In the U.S., U.K., and Germany, we’ve improved Alexa’s spoken language understanding by more than 25% over the last 12 months through enhancements in Alexa’s machine learning components and the use of semi-supervised learning techniques. (These semi-supervised learning techniques reduced the amount of labeled data needed to achieve the same accuracy improvement by 40 times!)

Given those results, it might be interesting to try semi-supervised learning on our own classification problems. But what is semi-supervised learning? What are its advantages and disadvantages? How can we use it?

What is semi-supervised learning?

As you might expect from the name, semi-supervised learning is intermediate between supervised learning and unsupervised learning. Supervised learning starts with training data that are tagged with the correct answers (target values). After the learning process, you wind up with a model with a tuned set of weights, which can predict answers for similar data that haven’t already been tagged.
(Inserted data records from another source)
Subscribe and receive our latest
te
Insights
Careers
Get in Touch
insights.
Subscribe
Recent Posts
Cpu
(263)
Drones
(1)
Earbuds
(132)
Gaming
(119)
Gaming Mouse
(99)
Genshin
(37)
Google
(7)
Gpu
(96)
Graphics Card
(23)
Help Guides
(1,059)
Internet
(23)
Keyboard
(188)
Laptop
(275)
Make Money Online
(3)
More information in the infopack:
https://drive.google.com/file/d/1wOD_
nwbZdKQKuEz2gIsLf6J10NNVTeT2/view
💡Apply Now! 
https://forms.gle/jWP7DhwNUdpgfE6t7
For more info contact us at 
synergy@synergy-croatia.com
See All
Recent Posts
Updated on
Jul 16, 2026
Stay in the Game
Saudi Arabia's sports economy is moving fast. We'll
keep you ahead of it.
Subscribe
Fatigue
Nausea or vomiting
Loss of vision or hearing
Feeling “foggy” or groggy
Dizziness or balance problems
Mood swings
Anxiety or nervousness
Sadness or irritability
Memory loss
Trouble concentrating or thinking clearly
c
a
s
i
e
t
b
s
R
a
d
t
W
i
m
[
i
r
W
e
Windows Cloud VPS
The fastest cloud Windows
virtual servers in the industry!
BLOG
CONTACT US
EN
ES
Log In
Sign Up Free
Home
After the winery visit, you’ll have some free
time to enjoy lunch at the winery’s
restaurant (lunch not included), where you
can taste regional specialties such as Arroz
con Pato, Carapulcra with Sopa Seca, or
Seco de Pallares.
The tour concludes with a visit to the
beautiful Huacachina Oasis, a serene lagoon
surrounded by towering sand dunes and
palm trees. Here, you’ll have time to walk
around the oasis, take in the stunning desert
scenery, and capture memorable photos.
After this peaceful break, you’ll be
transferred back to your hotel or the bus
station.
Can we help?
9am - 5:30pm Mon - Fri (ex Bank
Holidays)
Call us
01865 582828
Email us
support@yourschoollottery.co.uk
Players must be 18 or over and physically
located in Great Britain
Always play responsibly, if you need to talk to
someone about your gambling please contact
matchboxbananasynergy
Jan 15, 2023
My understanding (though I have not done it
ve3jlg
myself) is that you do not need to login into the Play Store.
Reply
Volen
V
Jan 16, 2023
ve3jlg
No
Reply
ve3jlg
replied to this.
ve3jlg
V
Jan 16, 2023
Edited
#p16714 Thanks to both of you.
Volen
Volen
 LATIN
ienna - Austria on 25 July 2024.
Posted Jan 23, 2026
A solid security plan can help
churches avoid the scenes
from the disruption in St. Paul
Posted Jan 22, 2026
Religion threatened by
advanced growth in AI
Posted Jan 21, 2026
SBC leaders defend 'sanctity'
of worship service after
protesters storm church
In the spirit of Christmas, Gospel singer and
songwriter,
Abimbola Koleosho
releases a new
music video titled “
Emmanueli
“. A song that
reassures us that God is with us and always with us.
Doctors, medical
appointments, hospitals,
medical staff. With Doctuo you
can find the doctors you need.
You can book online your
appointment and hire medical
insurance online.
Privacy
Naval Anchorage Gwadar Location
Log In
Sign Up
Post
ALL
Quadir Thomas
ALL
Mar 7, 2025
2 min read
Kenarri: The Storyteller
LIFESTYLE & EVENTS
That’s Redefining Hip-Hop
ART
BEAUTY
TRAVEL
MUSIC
Semi-supervised learning uses both tagged and untagged data to fit a model. In some cases, such as Alexa’s, adding the untagged data actually improves the accuracy of the model. In other cases, the untagged data can make the model worse; different algorithms have vulnerabilities to different data characteristics, as I’ll discuss below.

In general, tagging data costs money and takes time. That isn’t always an issue, since some data sets already have tags. But if you have a lot of data, only some of which is tagged, then semi-supervised learning is a good technique to try.

Semi-supervised learning algorithms

Semi-supervised learning goes back at least 15 years, possibly more; Jerry Zhu of the University of Wisconsin wrote a literature survey in 2005. Semi-supervised learning has had a resurgence in recent years, not only at Amazon, because it reduces the error rate on important benchmarks.